Saturday, July 4, 2009

Let freedom ring your bell

I asked a shopkeeper yesterday if their store would be open today. She said yes, and then, after a pause, she said, "All day." I laughed, suggesting that red white and blue is not as important as green and yellow. Ok, actually, I said, as verde and then tried to say yellow in Spanish and gratefully accepted her correction.'s amarillo. (not amaryllis.. the word I came up with, sounding right to me but instead, a flower, a great flower, but one that is hardly ever yellow, by the way). No l's pronounced. Of course.

But I grew up with fireworks and grilling out and patriotic songs on the radio or over loudspeakers or both, the day and night a panoply of color and charcoal and parades, the oohh and aahh of burstings in air. I went from the eager participation of a child to cynical teenage observer growing up during the confusion of the Viet Nam war - supporting the soldiers who were, hey! friends of mine! and yes, hating the war - to a parent, seeing in my children's awed eyes the reflections of fireworks my father saw in mine (pinwheels on fences in pitch dark New Mexican wastelands...oops! memory lane detour stops here!)
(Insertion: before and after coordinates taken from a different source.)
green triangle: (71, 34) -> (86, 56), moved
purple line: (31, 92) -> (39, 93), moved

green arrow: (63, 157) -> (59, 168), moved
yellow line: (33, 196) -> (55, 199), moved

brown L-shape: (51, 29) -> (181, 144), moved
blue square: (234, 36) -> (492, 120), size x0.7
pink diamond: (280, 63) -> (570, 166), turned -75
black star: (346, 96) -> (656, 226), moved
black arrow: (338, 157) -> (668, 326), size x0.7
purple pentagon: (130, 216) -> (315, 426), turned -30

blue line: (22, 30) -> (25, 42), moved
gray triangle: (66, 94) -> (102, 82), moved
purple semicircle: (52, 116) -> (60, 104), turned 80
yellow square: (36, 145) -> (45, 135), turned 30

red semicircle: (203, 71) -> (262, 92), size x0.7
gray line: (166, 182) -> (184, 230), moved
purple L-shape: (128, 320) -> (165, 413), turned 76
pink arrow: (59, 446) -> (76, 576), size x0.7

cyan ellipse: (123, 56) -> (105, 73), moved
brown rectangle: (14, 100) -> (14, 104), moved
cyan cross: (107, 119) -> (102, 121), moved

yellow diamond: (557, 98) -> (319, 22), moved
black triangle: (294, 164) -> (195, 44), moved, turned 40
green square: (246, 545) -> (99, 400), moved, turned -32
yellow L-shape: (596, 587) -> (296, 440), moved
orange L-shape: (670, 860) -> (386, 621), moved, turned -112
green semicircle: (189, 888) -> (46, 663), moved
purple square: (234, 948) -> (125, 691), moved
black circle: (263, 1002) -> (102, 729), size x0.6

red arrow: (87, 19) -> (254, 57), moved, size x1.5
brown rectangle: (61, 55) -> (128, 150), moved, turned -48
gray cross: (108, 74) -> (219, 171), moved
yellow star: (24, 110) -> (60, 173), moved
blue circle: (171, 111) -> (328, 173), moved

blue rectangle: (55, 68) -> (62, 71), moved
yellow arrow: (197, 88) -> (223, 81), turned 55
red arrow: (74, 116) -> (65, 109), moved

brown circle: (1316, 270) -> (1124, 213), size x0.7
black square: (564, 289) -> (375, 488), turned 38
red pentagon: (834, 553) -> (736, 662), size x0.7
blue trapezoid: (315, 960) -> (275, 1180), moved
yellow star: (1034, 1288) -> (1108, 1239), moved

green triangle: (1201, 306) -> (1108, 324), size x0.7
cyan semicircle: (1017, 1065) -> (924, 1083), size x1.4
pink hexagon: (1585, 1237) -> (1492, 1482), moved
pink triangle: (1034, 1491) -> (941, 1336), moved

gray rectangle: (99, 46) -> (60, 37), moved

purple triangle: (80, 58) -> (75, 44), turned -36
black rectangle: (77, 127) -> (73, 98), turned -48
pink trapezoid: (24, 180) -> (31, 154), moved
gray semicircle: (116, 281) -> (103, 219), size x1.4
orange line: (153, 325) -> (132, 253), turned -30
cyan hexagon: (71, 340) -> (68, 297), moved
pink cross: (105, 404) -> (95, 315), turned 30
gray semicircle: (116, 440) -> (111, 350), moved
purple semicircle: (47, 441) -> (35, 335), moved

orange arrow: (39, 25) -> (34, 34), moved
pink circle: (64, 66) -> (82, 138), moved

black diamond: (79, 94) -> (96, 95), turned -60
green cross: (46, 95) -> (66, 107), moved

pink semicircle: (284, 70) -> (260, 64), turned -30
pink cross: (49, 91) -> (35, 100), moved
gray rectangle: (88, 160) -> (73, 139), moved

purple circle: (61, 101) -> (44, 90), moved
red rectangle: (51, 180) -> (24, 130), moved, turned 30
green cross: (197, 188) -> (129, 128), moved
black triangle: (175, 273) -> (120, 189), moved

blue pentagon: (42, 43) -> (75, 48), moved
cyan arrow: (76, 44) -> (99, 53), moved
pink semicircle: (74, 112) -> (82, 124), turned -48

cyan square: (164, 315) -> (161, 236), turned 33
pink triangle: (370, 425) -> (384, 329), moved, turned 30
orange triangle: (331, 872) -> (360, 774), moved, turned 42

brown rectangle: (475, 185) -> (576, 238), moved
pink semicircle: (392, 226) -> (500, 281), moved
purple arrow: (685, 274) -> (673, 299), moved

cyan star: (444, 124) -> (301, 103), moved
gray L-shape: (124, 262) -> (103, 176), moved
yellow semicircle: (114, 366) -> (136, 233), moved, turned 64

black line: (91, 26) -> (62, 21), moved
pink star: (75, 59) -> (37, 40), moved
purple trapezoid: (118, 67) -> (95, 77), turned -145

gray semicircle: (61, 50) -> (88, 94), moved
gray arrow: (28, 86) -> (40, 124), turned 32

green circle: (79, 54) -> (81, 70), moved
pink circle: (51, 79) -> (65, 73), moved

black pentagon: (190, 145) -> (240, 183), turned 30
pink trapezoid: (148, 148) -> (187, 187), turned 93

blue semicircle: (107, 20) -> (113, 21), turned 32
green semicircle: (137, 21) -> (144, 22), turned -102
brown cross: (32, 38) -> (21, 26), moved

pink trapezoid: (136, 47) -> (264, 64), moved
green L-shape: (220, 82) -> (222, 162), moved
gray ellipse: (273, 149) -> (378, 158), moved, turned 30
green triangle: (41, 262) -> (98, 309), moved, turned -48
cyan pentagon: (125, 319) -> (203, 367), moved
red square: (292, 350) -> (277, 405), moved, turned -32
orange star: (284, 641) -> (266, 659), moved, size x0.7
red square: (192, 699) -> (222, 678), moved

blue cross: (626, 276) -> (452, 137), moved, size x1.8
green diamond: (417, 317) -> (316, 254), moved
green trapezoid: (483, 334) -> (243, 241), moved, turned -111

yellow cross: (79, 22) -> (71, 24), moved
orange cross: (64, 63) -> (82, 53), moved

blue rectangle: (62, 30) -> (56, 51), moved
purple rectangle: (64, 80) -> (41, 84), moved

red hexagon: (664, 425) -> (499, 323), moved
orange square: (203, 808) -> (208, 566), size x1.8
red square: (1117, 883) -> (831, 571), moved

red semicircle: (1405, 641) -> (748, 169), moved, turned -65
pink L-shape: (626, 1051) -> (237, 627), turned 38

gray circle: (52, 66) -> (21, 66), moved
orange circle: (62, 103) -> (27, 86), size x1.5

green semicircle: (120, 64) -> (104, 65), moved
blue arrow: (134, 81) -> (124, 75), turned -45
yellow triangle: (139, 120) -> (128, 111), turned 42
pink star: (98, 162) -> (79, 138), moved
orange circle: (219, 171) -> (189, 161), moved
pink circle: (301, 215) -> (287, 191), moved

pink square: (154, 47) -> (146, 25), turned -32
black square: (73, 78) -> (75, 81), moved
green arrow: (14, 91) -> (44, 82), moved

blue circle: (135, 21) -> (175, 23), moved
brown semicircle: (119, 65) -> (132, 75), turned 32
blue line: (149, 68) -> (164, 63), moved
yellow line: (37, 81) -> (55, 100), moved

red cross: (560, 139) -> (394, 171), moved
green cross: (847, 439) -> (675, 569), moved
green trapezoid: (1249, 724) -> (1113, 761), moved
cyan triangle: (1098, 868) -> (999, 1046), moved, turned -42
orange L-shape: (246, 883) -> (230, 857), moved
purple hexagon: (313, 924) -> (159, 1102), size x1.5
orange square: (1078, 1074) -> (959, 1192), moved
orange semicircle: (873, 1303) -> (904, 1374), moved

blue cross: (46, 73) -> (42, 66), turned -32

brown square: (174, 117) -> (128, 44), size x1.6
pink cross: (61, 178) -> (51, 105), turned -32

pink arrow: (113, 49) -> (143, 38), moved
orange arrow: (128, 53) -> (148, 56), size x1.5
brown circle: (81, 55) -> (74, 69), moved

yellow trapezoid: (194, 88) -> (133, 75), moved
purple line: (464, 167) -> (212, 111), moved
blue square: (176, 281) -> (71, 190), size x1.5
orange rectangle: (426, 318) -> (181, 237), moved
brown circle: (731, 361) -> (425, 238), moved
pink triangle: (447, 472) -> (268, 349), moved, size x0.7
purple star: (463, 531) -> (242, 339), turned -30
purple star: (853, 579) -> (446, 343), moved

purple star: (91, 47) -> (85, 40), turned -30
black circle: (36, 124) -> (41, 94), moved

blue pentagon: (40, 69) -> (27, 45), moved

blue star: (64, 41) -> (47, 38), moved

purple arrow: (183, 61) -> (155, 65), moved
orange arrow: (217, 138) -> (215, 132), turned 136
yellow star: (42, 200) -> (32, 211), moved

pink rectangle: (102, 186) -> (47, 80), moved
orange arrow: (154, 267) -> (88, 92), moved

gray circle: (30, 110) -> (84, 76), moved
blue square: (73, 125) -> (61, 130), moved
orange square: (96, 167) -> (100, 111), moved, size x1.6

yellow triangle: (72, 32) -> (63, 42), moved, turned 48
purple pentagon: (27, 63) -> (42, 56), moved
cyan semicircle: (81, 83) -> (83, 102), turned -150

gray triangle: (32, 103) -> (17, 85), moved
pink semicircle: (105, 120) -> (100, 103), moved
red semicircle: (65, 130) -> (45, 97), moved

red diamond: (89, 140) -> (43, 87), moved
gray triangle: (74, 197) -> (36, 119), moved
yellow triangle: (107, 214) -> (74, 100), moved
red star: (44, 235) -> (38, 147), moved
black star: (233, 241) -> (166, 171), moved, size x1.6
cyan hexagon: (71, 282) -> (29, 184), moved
Yet still I would (and do) get not really but slightly embarrassingly teary, seeing World War I and II soldiers carrying the flag, wearing uniforms musty with age, though still worn with ramrod straight postures and pride. Those men are fading away into history, as is Viet Nam remembrance, even with the deja vu of now. The wars go on, seemingly not having much to do with America anymore. Rather like myself, in the half in, more than half out of Puerto Rico and stretched even farther out-ness of Culebra. Which any Culebrense will assure you is not Puerto Rico. Are you confused yet? Me too. I can cry hearing that country guy singing that incredibly calculated tear jerker country song about America...why is that? Can't be genetic, trust me.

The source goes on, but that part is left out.